King Michael I of Romania was twenty-six years old on 30 December 1947 when communist Prime Minister Petru Groza summoned him to the Palace of the Republic, as the building was about to be renamed, and presented him with an abdication document. Soviet troops surrounded Bucharest. The communist government had quietly arrested the palace guard. Michael signed. Within hours, the monarchy was abolished by parliamentary decree. The Royal Palace of Bucharest, where Romanian kings had lived and reigned since 1866, became state property.
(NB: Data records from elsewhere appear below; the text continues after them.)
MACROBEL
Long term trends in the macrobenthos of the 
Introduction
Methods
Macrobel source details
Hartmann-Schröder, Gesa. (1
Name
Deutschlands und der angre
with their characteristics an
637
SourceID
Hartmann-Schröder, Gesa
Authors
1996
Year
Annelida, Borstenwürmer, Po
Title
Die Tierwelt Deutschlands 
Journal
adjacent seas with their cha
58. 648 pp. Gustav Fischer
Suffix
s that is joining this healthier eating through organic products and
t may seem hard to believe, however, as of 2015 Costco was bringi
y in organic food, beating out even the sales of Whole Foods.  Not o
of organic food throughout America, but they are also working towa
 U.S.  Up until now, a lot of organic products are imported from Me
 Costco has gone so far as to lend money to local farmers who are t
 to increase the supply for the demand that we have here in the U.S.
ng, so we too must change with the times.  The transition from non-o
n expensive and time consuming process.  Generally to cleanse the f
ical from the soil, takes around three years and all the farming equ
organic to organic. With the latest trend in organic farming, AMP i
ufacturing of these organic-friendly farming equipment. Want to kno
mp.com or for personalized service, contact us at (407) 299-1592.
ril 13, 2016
Three years later, the new regime turned it into the National Museum of Art of Romania, which is still its purpose today.
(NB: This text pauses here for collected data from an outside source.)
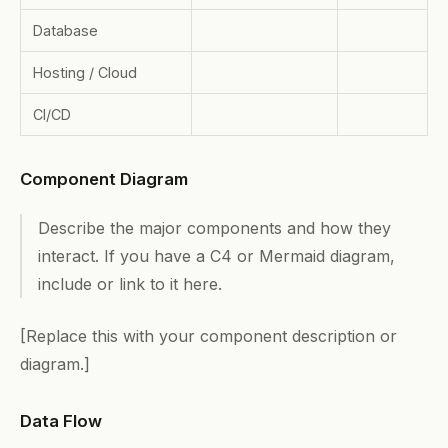
Database
Hosting / Cloud
CI/CD
Component Diagram
Describe the major components and how they
interact. If you have a C4 or Mermaid diagram,
include or link to it here.
[Replace this with your component description or
diagram.]
Data Flow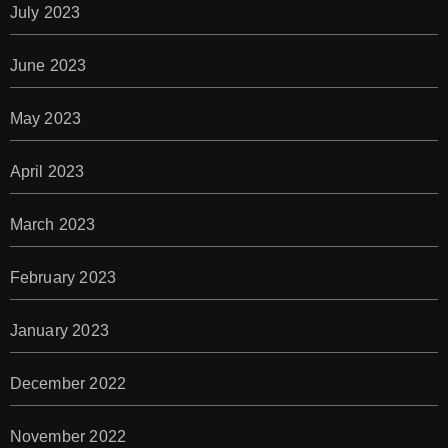
July 2023
June 2023
May 2023
April 2023
March 2023
February 2023
January 2023
December 2022
November 2022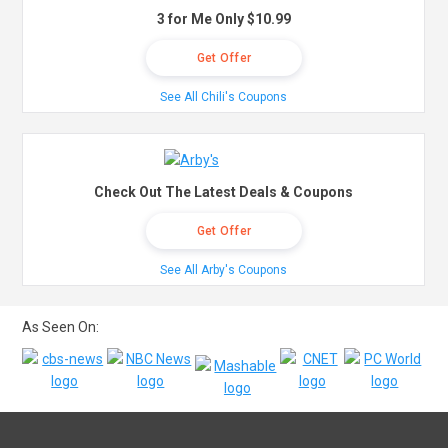
3 for Me Only $10.99
Get Offer
See All Chili's Coupons
Check Out The Latest Deals & Coupons
Get Offer
See All Arby's Coupons
As Seen On: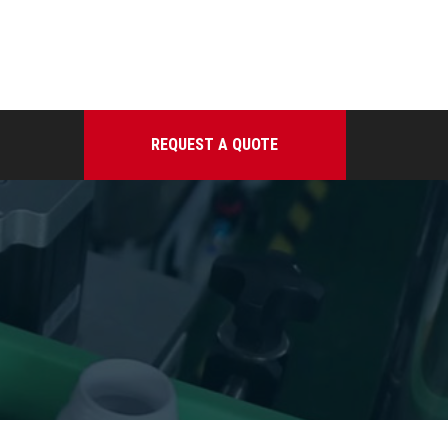
REQUEST A QUOTE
The story of the building begins between 1812 and 1815, when Dinicu Golescu, a Wallachian aristocrat with the rank of stolnic, built himself a Neoclassical mansion of twenty-five rooms on Calea Victoriei. It was unusually large for the Bucharest of that era. In 1837, the Golescu Mansion became the official residence of Alexandru II Ghica, Hospodar of Wallachia, putting the building on a track from private aristocrat's house to seat of state. From 1859 to 1866, Alexandru Ioan Cuza, the Domnitor who had unified the principalities of Wallachia and Moldavia into a single Romanian state, lived here. The building was already a palace by function before it was officially called one.
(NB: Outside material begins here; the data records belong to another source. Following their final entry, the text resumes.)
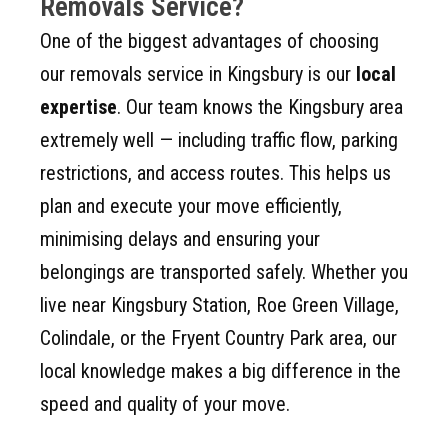
Removals Service?
One of the biggest advantages of choosing
our removals service in Kingsbury is our
local
expertise
. Our team knows the Kingsbury area
extremely well — including traffic flow, parking
restrictions, and access routes. This helps us
plan and execute your move efficiently,
minimising delays and ensuring your
belongings are transported safely. Whether you
live near Kingsbury Station, Roe Green Village,
Colindale, or the Fryent Country Park area, our
local knowledge makes a big difference in the
speed and quality of your move.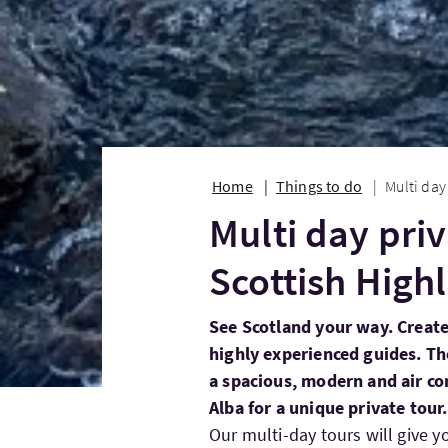
Home
Things to do
Multi day
Multi day priv
Scottish High
See Scotland your way. Create
highly experienced guides. The
a spacious, modern and air c
Alba for a unique private tour.
Our multi-day tours will give y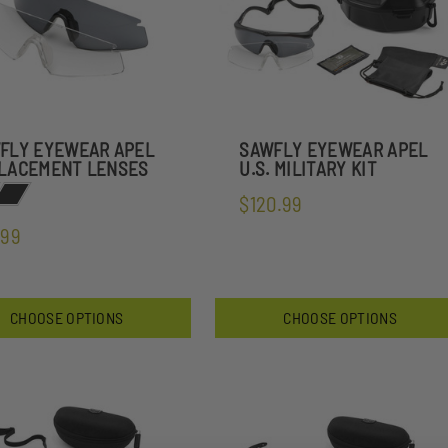
FLY EYEWEAR APEL
SAWFLY EYEWEAR APEL
LACEMENT LENSES
U.S. MILITARY KIT
$120.99
.99
CHOOSE OPTIONS
CHOOSE OPTIONS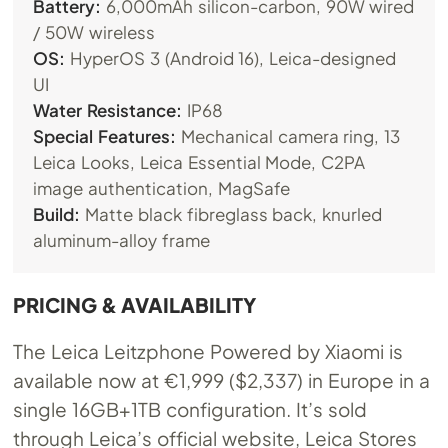
Battery:
6,000mAh silicon-carbon, 90W wired
/ 50W wireless
OS:
HyperOS 3 (Android 16), Leica-designed
UI
Water Resistance:
IP68
Special Features:
Mechanical camera ring, 13
Leica Looks, Leica Essential Mode, C2PA
image authentication, MagSafe
Build:
Matte black fibreglass back, knurled
aluminum-alloy frame
PRICING & AVAILABILITY
The Leica Leitzphone Powered by Xiaomi is
available now at €1,999 ($2,337) in Europe in a
single 16GB+1TB configuration. It’s sold
through Leica’s official website, Leica Stores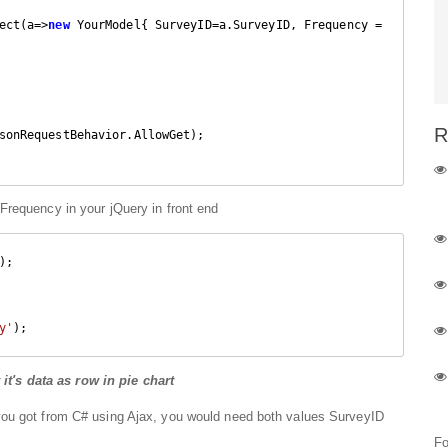
ect(a=>
new
 YourModel{ SurveyID=a.SurveyID, Frequency = 
R
sonRequestBehavior.AllowGet);

requency in your jQuery in front end
;    

y'
);
's data as row in pie chart
you got from C# using Ajax, you would need both values SurveyID
Fo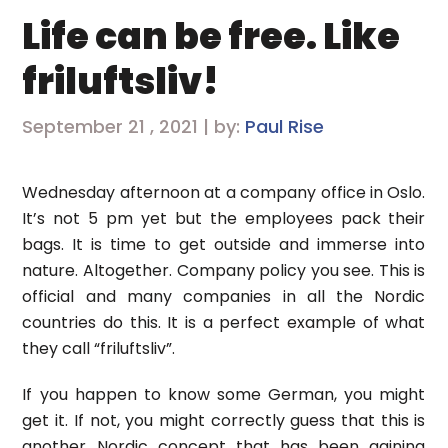
Life can be free. Like
friluftsliv!
September 21 , 2021 | by:
Paul Rise
Wednesday afternoon at a company office in Oslo.
It’s not 5 pm yet but the employees pack their
bags. It is time to get outside and immerse into
nature. Altogether. Company policy you see. This is
official and many companies in all the Nordic
countries do this. It is a perfect example of what
they call “friluftsliv”.
If you happen to know some German, you might
get it. If not, you might correctly guess that this is
another Nordic concept that has been gaining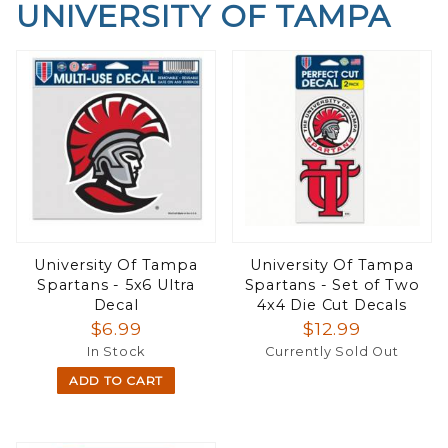
UNIVERSITY OF TAMPA
University Of Tampa
University Of Tampa
Spartans - 5x6 Ultra
Spartans - Set of Two
Decal
4x4 Die Cut Decals
$6.99
$12.99
In Stock
Currently Sold Out
ADD TO CART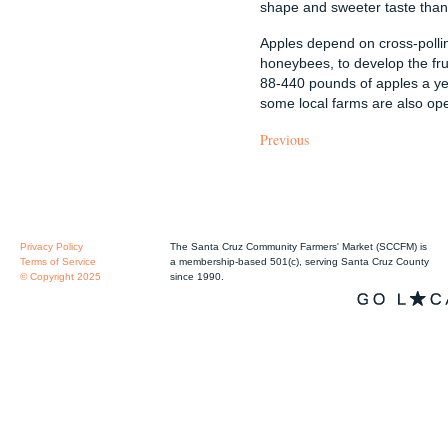
shape and sweeter taste than 
Apples depend on cross-pollin
honeybees, to develop the fru
88-440 pounds of apples a y
some local farms are also ope
Previous
Privacy Policy
The Santa Cruz Community Farmers' Market (SCCFM) is
Terms of Service
a membership-based 501(c), serving Santa Cruz County
© Copyright 2025
since 1990.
In February 1866, a coalition of Liberals and Conservatives forced Cuza to abdicate. The new Romanian state needed a foreign prince, and the assembled politicians invited Karl of Hohenzollern-Sigmaringen, a German aristocrat with French and Russian royal connections, to take the throne. He arrived in Bucharest on 10 May 1866, taking the regnal name Carol I, and the aristocrats handed him the Golescu Mansion as state residence. Carol ruled for forty-eight years, transforming Romania from an Ottoman vassal principality into an independent kingdom. The palace expanded around him through successive renovations and expansions, becoming larger, more ornate, more imperial in scale.
On 24 August 1944, the day after King Michael I led a coup that pulled Romania out of the Axis alliance, the German Luftwaffe retaliated with a heavy bombardment of central Bucharest. The Casa Noua, the new wing of the Royal Palace, was completely destroyed. The main palace was seriously damaged. Reconstruction during the postwar years preserved what could be saved, but the building that emerged was significantly altered from its prewar form. Ironically, the German bombs had set the stage for the communist takeover that would soon use the palace against the family that had rebuilt it.
After abdicating in 1947, King Michael and his family went into exile in Switzerland and the United Kingdom. The new communist regime renamed the building the Palace of the Republic, removed royal symbols, and in 1950 installed the National Museum of Art there. The Throne Hall, the Royal Dining Room, the monumental Voivodes' Staircase, all were preserved as museum spaces but stripped of monarchic context. Michael was not allowed back into Romania until April 1992, more than two years after the December 1989 revolution that ended communist rule. He returned to a republic that politely declined to restore the monarchy but allowed him and his family to use Elisabeta Palace as their Bucharest residence.
In December 2017, the funeral of King Michael I was held outside the Royal Palace where he had once lived as a king. Romanians who had grown up under communism and who had never lived under a monarchy turned out in numbers to mourn the last king of Romania. The catafalque rested in front of the Throne Hall, which had been carefully restored after 1989. The equestrian statue of Carol I, by the Croatian sculptor Ivan Mestrovic, stood at the center of the square outside, recently renamed Revolution Square in honor of the December 1989 uprising. The palace is now a museum, the monarchy is now a memory, and the building still stands at the heart of a city that has spent two centuries arguing about what kind of country to be.
Located at 44.4393 N, 26.0959 E on Calea Victoriei in central Bucharest, on the eastern edge of Revolution Square. The building is a major landmark, recognizable by its scale and Neoclassical/eclectic architecture. Henri Coanda International Airport (LROP) lies 16 km north. Bucharest Baneasa (LRBS) is 8 km north. The Carpathian Mountains rise to the north.